Cronberg began her stay as a visiting researcher at Aleksanteri Institute in beginning of January 2023.
In Finland, Cronberg is mainly known as a long-term politician. However, the former Ministry of Labor and Region Mayor of North Karelia used to work as a researcher in Denmark years before she entered politics.
At the time, she wrote two dissertations, one on architecture at Lund University in 1973 and the other at the Institute for Organisational and Industrial Sociology at the Copenhagen School of Economics in 1988.
"My research has always been related to the relationship between society and technology. I am a sociologist of technology who studies how technology is transformed from an idea into practice and how technology is used in the society."
At first, Cronberg was focused on technology of everyday life but later her interest shifted to arms industry. In the early 1990's, Cronberg received a grant to research how the leaders of military industries in the US and Russia were transferring their armies' technological know-how to civilian production.
"Now I am researching an opposite phenomenon: how Russia's society is being transformed to serve the army."
Distinctive nuclear politics
There have been different stages in Russia's nuclear politics. After the cold war, the country took part in disarmament and reduces its weaponry. According to Cronberg, in the 1960's, Russia also resisted to international agreement that would have given superpowers rights to nuclear weapons.
Today, the country's superpower status is fueled by nuclear arms.
"Russia would not be a superpower without nuclear weapons", states Cronberg.
After the international nuclear agreements were signed, there hasn't been a situation where a country waging a war has threaten to use its nuclear weapons. That is, until now. Tarja Cronberg has thus set out to find out what has led the international community to this point in history.
Cronberg believes that as a department in the juncture of both humanities and social sciences, the Aleksanteri Institute acts as asset in the research work:
"To give an example, The Russian Orthodox Church supports the state's armament of nuclear weapons. A multidisciplinary perspective brings additional insight to the issue at hand."

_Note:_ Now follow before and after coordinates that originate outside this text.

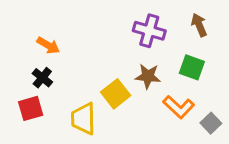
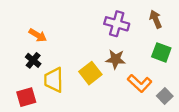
green square: (192, 67) -> (161, 52), moved
red square: (31, 108) -> (26, 97), moved
yellow trapezoid: (83, 119) -> (54, 80), moved

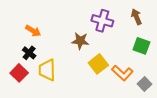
brown star: (116, 59) -> (80, 41), moved
yellow square: (90, 73) -> (98, 64), moved
red square: (26, 97) -> (19, 73), moved, turned -30

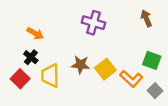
purple cross: (102, 21) -> (93, 23), moved
brown star: (80, 41) -> (81, 65), moved
green square: (141, 46) -> (152, 60), moved

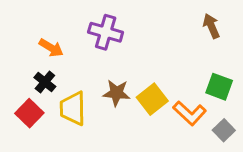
purple cross: (93, 23) -> (106, 32), moved

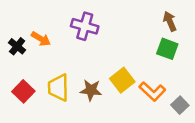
black cross: (45, 82) -> (17, 46), moved
green square: (219, 87) -> (167, 49), moved
brown star: (116, 93) -> (91, 90), moved

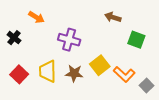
brown arrow: (170, 21) -> (113, 17), moved, turned -49
purple cross: (85, 26) -> (69, 40), moved
orange arrow: (41, 39) -> (36, 17), moved

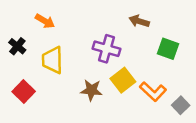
purple cross: (69, 40) -> (106, 49), moved
yellow trapezoid: (48, 71) -> (52, 60), moved

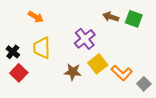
black cross: (17, 46) -> (13, 52), moved
purple cross: (106, 49) -> (85, 39), turned 35
green square: (168, 49) -> (134, 19), moved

The threat of total destruction
Cronberg has specialized in international nuclear agreements and has been working with nuclear disarmament for the last decade. Some notable assignments in the field include chairing the European Parliament's Delegation for Relations with Iran and working as a Distinguished Associate Fellow at Stockholm International Peace Research Institute SIPRI.

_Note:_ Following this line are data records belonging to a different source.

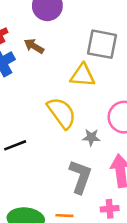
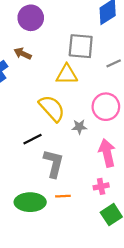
black line: (15, 145) -> (32, 139), moved
gray L-shape: (80, 177) -> (54, 163), moved

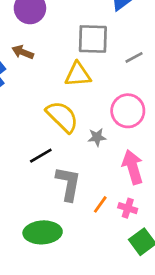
pink cross: (101, 186) -> (128, 208), turned 32
orange line: (63, 196) -> (100, 204), moved, turned -48

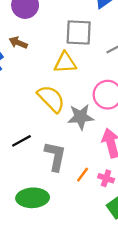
gray star: (97, 137) -> (81, 117), size x1.6
black line: (41, 156) -> (21, 141), moved

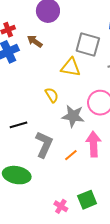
yellow semicircle: (51, 99) -> (52, 95), size x0.6
orange line: (83, 175) -> (71, 155), moved
pink cross: (106, 178) -> (61, 206), moved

In 2021 Cronberg published a monography called Renegotiating the Nuclear Order. In the book, she deliberates on how the international community is stuck in a position where there are both agreements on disarmament and agreements on rights to nuclear weapons, and there seems to be no means to get rid of the warheads.
"The nuclear weapons are an extreme example of human society using technology: the humanity can destroy itself with its own invention. It is interesting to examine to what extent people are ready to accept risks that the technological development brings forth. Or how the humanity is trying to protect itself from total destruction."

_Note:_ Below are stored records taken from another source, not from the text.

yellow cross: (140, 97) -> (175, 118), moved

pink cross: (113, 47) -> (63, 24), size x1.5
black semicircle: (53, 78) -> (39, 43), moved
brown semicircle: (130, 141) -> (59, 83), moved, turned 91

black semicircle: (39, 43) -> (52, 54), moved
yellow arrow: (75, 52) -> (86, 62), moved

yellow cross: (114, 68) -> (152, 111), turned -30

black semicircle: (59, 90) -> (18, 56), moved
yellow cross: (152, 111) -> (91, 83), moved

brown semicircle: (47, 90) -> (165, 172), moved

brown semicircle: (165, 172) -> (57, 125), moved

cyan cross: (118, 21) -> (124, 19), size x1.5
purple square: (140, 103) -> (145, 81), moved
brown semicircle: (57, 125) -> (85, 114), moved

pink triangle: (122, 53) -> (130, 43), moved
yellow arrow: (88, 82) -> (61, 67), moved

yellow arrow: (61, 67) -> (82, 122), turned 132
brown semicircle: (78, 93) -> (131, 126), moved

Cronberg does not directly comment on whether Russia's nuclear threat poses a real risk. She is looking at the situation first and foremost at the level of structures:
"It is extremely problematic that a nuclear threat can be left to be carried out by one man. In the past also, dictators have been feared to use weapons of mass destruction, especially when their political power has been threatened."
"Now the concern has shifted to the leaders of international superpowers that have massive stockpiles of nuclear warheads on alert and ready to be used. When a man is cornered, it is impossible to predict how he will act out."